Monday, June 14, 2010

Ethics and Technology

Last Wednesday I had dinner with a friend, and the subject of electronic piracy came up. This is something of a hot-button issue among most of my friends, so I always like to gauge where people stand on it.

The issue as I see it is this: electronic piracy is very tempting and very easy, especially with streaming sites and direct download everywhere. It used to be that the technology wasn't at a level that made downloading movies (for example) either affordable or practical, but over the course of the last few years that has changed. Wed hosting is cheaper and high-speed access is readily available. The degree of policing varies a lot, of course, but it seems that it is often possible to get away with it, especially since uploaders are often prosecuted, not downloaders. And legal distribution does not quite keep up with demand, especially for those of us with somewhat niche tastes.

Of course all of this is against the law in most parts of the world. But is it unethical? This, I think, is a much more serious consideration.

My idea of ethics is that we should avoid causing harm to others as best as we can while trying to alleviate harm that has already been done. So does piracy cause harm? The issue I struggle with is that some of us (perhaps a lot of us) wouldn't have bought the product we pirated. Or what if it's something that is unavailable (or very rare) through legal channels, like a movie that has only been released in another country or a book that's been out of print for twenty years? I mean, the harm that might conceivably be caused is that of the legitimate producers (creative talent, distributors, etc.) not getting a profit, which is a tenuous kind of harm at best.
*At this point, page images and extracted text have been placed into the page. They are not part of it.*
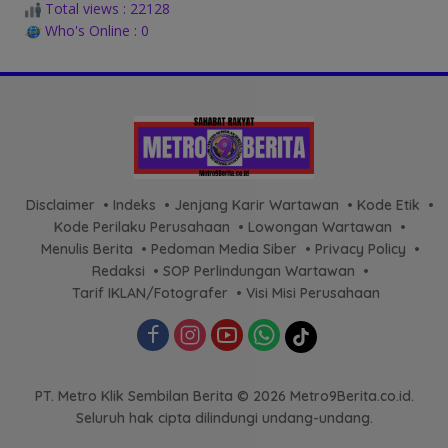
Total views : 22128
Who's Online : 0
Disclaimer
Indeks
Jenjang Karir Wartawan
Kode Etik
Kode Perilaku Perusahaan
Lowongan Wartawan
Menulis Berita
Pedoman Media Siber
Privacy Policy
Redaksi
SOP Perlindungan Wartawan
Tarif IKLAN/Fotografer
Visi Misi Perusahaan
PT. Metro Klik Sembilan Berita © 2026 Metro9Berita.co.id.
Seluruh hak cipta dilindungi undang-undang.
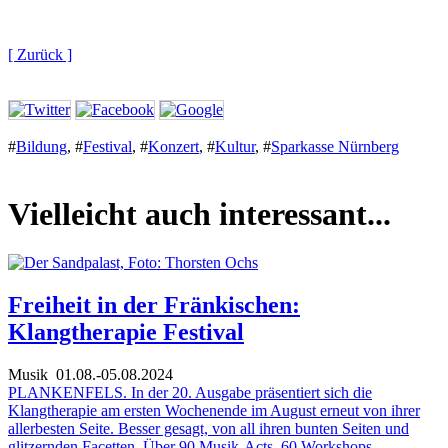
[ Zurück ]
#
Bildung
,
#
Festival
,
#
Konzert
,
#
Kultur
,
#
Sparkasse Nürnberg
Vielleicht auch interessant...
Freiheit in der Fränkischen:
Klangtherapie Festival
Musik
01.08.-05.08.2024
PLANKENFELS. In der 20. Ausgabe präsentiert sich die
Klangtherapie am ersten Wochenende im August erneut von ihrer
allerbesten Seite. Besser gesagt, von all ihren bunten Seiten und
glitzernden Facetten. Über 90 Musik-Acts, 60 Workshops,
At the same time, as I told my friend, it seems to me that the urge to download illegally comes from a somewhat ugly bit of entitlement - I want it, so I should have it. And this bothers me, even if no one's much harmed in the process.
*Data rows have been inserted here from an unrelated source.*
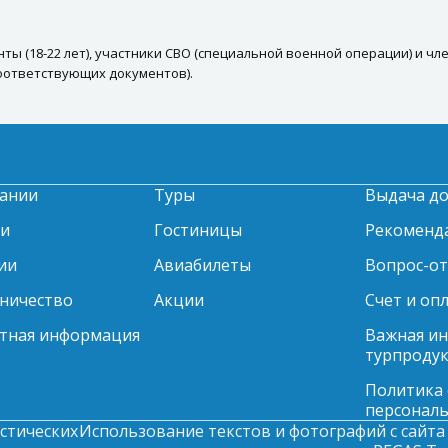
енты (18-22 лет), участники СВО (специальной военной операции) и 
соответствующих документов).
ании
Туры
Выдача д
ти
Гостиницы
Рекоменд
ии
Авиабилеты
Вопрос-о
ничество
Акции
Счет и оп
тная информация
Важная и
турпродук
Политика
персонал
стических
Использование текстов и фотографий с сайта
Fan works, on the other hand, I fully support, including the ones like music videos that take bits of the original material and remix or re-envision them.

I try to stay in the gray area of things that are unavailable, and I have bought some that later became available, but I remain quite conflicted on this issue.

I think it's hard to have an ethical system that isn't laid out for you ahead of time, and no matter your ethical or moral system, it's hard to follow the rules.

1 comment:

  1. A simple choices we make on an issue like this or, for example, on another apparently mundane issue such as how one behaves in traffic can have an effect on who you become. The question is, "Do we want to have some say over who we become and do we know what we want to become?"

    I liked your self-reflective post.